Den Verfall der royalen Esskultur gab er als Kündigungsgrund an: Der Chefkoch von Königin Margrethe von Dänemark, Takashi Kondo, verlässt das Königshaus und packt über royale Essgewohnheiten aus.

Nach 24 Jahren am dänischen Hof kann Chefkoch Takashi Kondo, 58, den Verfall der royalen Esskultur nicht mehr ertragen und will kündigen. "Wenn es so weitergeht, werden sie das Tafelsilber weglegen und sich ihr Essen auf Plastiktellern mit Monogramm servieren lassen", klagte der gebürtige Japaner am Dienstag in der Zeitung "Ekstra Bladet" bitterlich.

"Mehr kümmerlich als königlich" und mit seiner Berufsehre unvereinbar findet es der Kochkünstler, wenn ihm Hofmarschall Ole Ullerup nahe legt, Königin Margrethe II., 66, und Ehemann Prinz Henrik, 71, doch auch mal hin und wieder eine in der Mikrowelle aufgewärmte Mahlzeit zu kredenzen. "Die Seele ist weg, heute geht alles nur noch um Rationalisierung und mehr Effektivität", seufzt Kondo über die Folgen von Etatkürzungen auch in der Hofküche von Schloss Amalienborg. Er sei beileibe nicht der einzige mit tiefem Frust: "Alle müssen nur noch rennen und sich beeilen. Die Freude an der Arbeit ist dahin."
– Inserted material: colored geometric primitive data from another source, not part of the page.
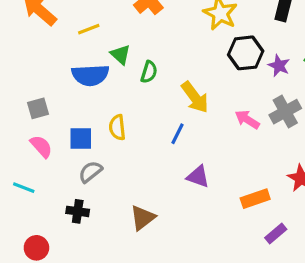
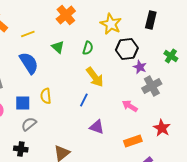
green triangle: (120, 54) -> (58, 47), moved
purple star: (279, 66) -> (140, 67), moved
green semicircle: (149, 72) -> (88, 48), moved
blue semicircle: (90, 75) -> (29, 63), turned -120
pink arrow: (247, 119) -> (130, 106), moved

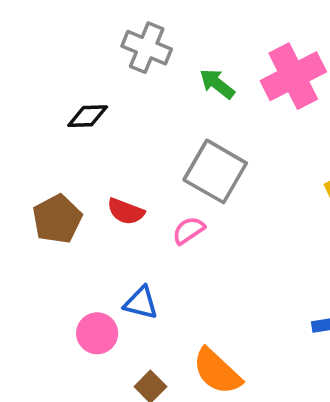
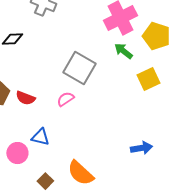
green arrow: (217, 84) -> (123, 51), moved
red semicircle: (126, 211) -> (25, 98), moved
Ausgaben für Essen drastisch gekürzt

Dass er jetzt jährlich nur noch umgerechnet 73.000 Euro statt knapp 85.000 Euro wie zu Beginn seiner Arbeit am Hof für die Gaumenfreuden seiner royalen Arbeitgeber verbrutzeln und verbraten darf, stellt den an Vier-Sterne-Niveau gewohnten Koch vor enorme Herausforderungen: "Die Königin und der Prinz sitzen ja weiter jeden Tag um 13 Uhr am Mittagstisch und erwarten ihre drei oder vier Gänge."
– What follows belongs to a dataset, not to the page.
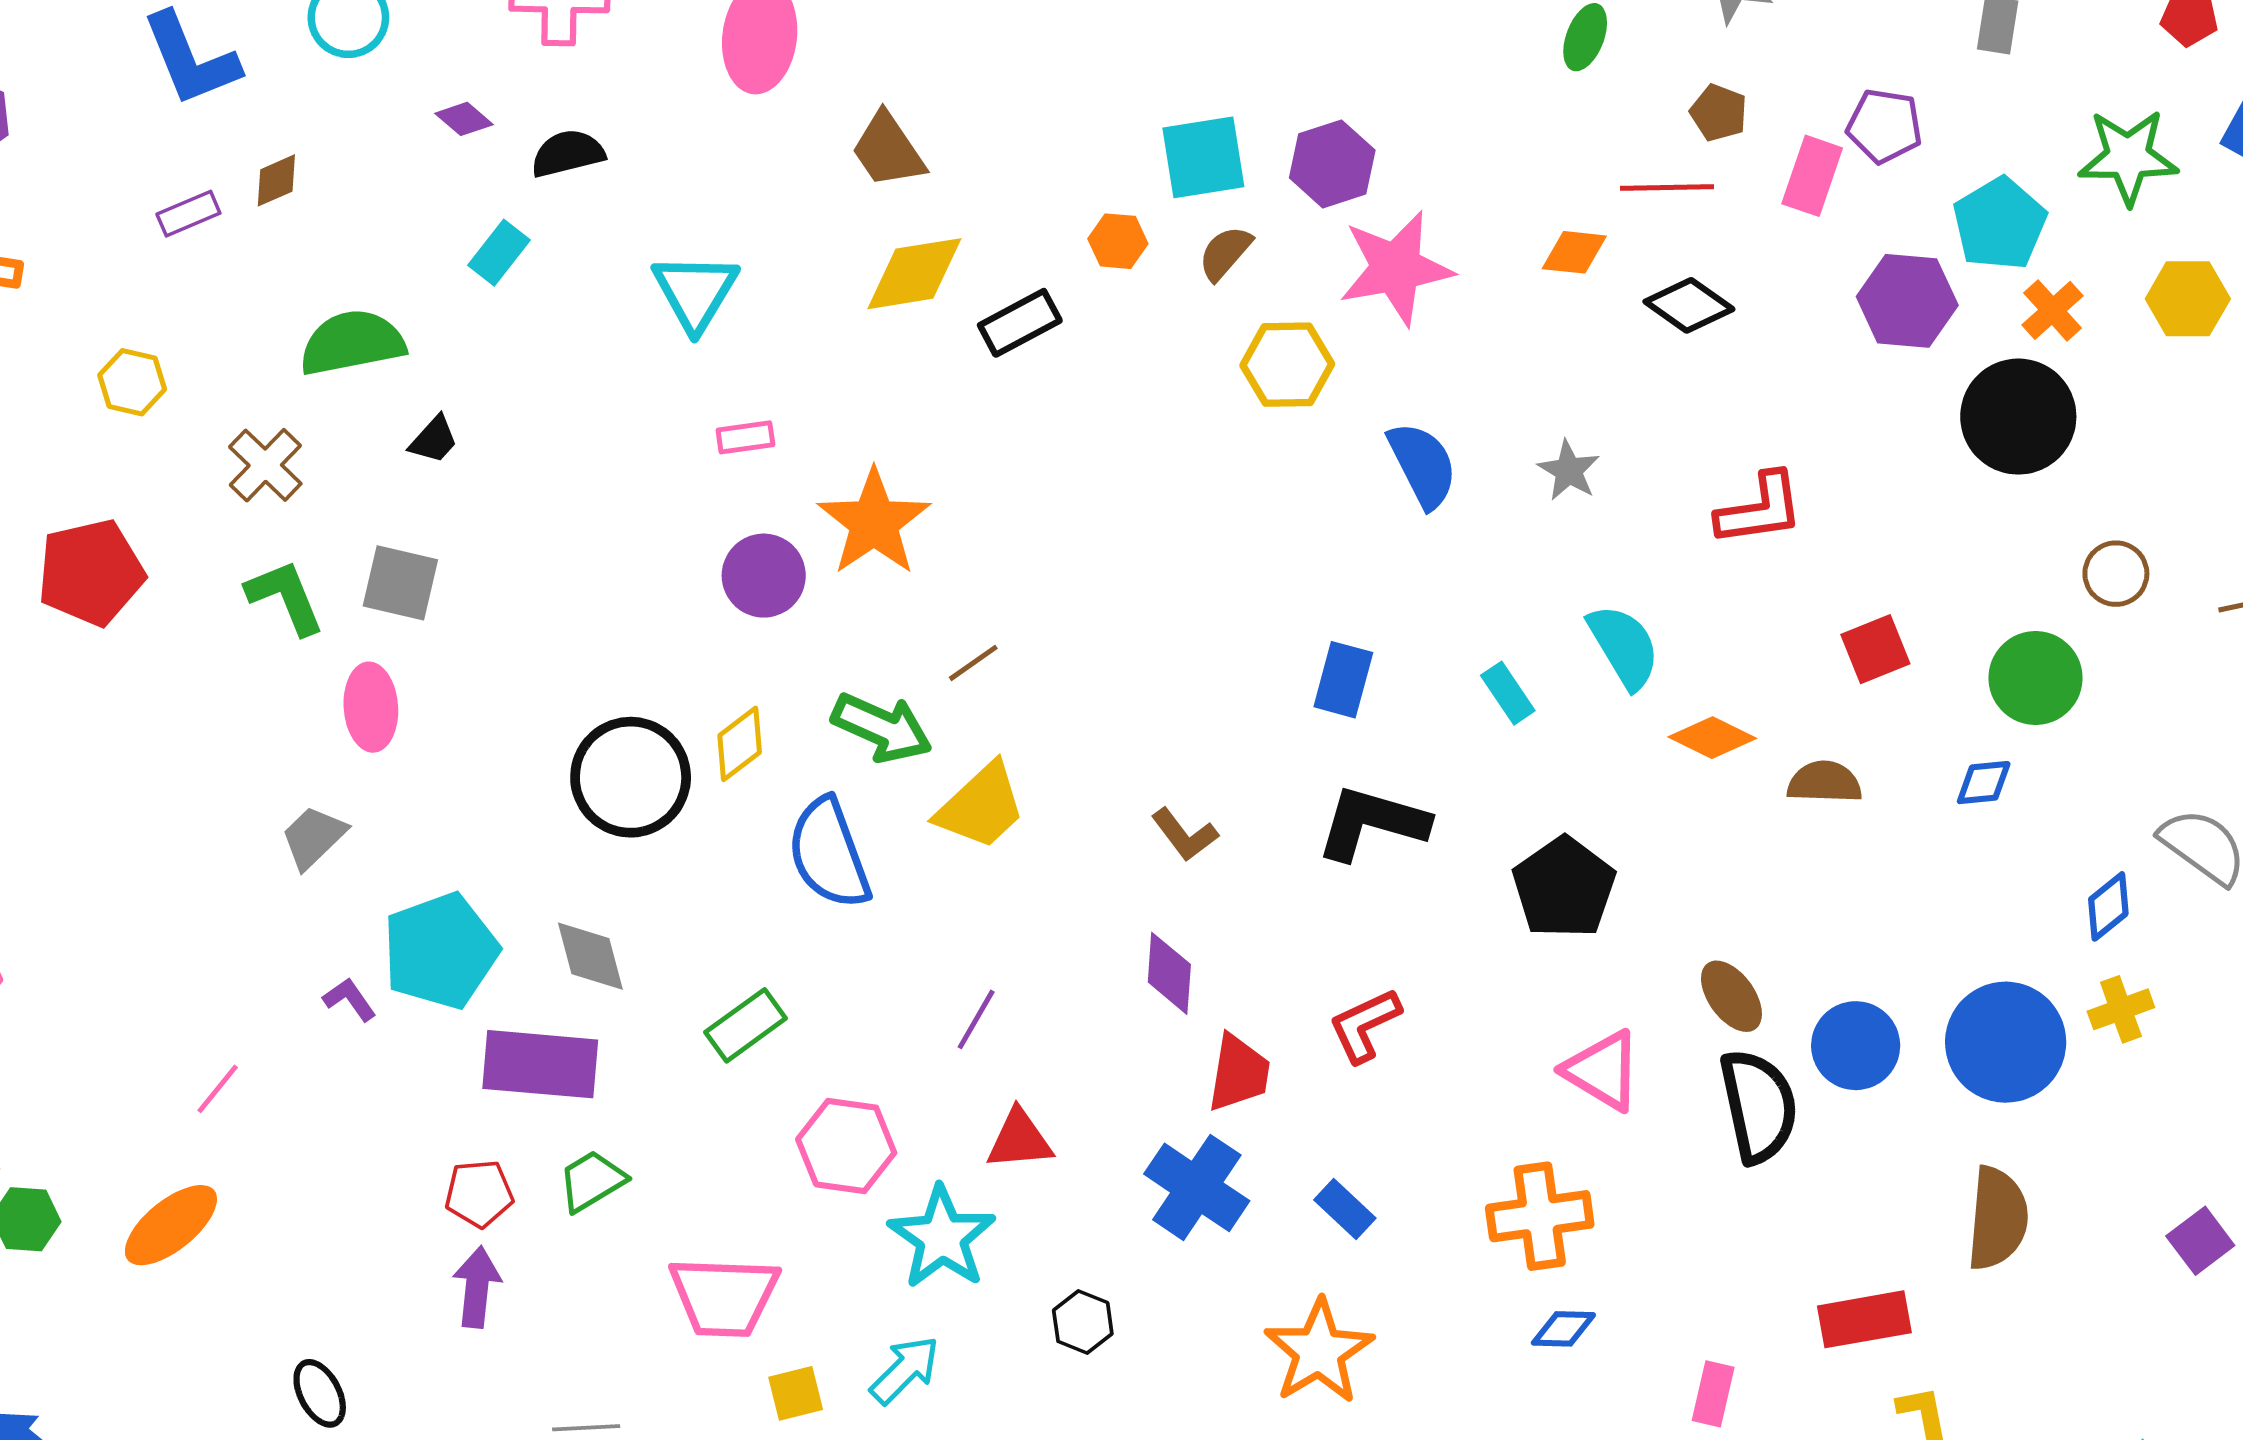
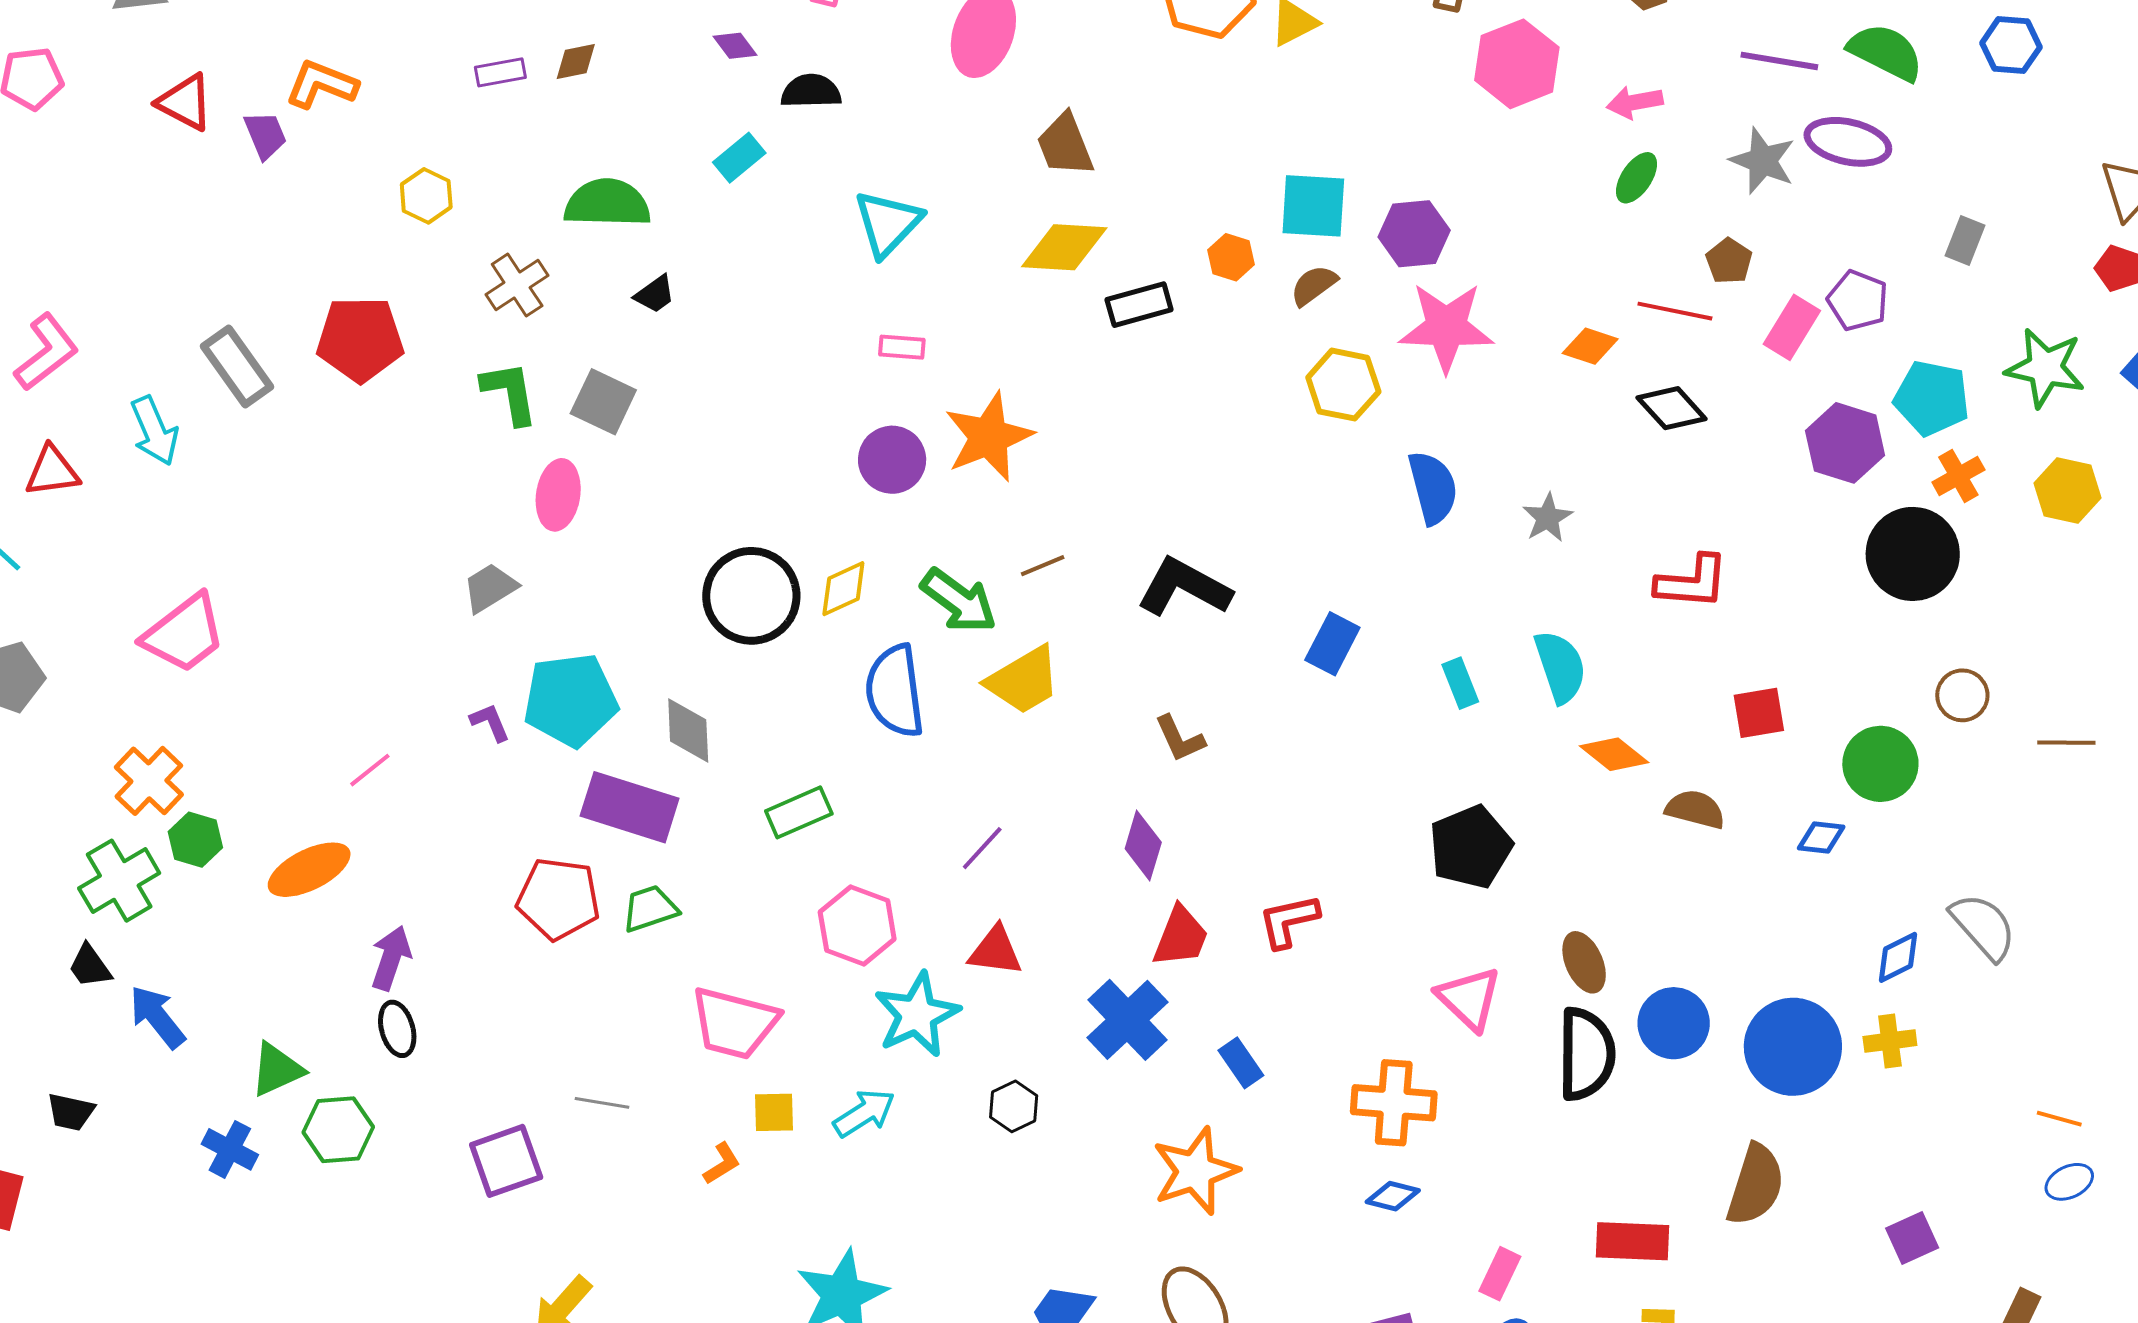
cyan pentagon: (2000, 224) -> (1932, 398), turned 30
black L-shape: (1372, 823) -> (1184, 587), moved
red pentagon: (479, 1194) -> (558, 899), size x1.5
purple arrow: (477, 1287) -> (391, 958), moved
Bitter stößt ihm dabei auch auf, dass die Sparbemühungen am Hof auf dem Rücken des Dienstpersonals ausgetragen würden. Laut "Ekstra Bladet" beträgt sein Gehalt 19.773 Kronen (2670 Euro), damit würde Kondo im reichen Dänemark eindeutig zu den "armen Schluckern" gerechnet werden. Und tatsächlich hatte es mehrfach in den letzten Jahren öffentlich Konflikte wegen der ausgeprägt niedrigen Bezahlung des Hofpersonals gegeben.

Zum Chefkoch degradiert

Hofmarschall Ullerup hatte Kondo unlängst vom obersten "Küchenchef" zum bloßen "Chefkoch" degradiert und das mit mangelhafter Einhaltung der Finanzvorgaben begründet. Schikaniert fühlt sich der Koch von seinem Chef auch durch die Bemerkung: "Ihr Asiaten löst Probleme ja auf eure Art." Er habe nichts gegen freundliche Witzeleien seiner zwei Mitköche und drei Küchenassistenten in Richtung "Na du Schlitzauge". Wenn ein Chef ihn aber als "Asiate" abkanzele, sei das eine Kränkung. Der Hof lehnte wie üblich bei Personalangelegenheiten jeden Kommentar ab.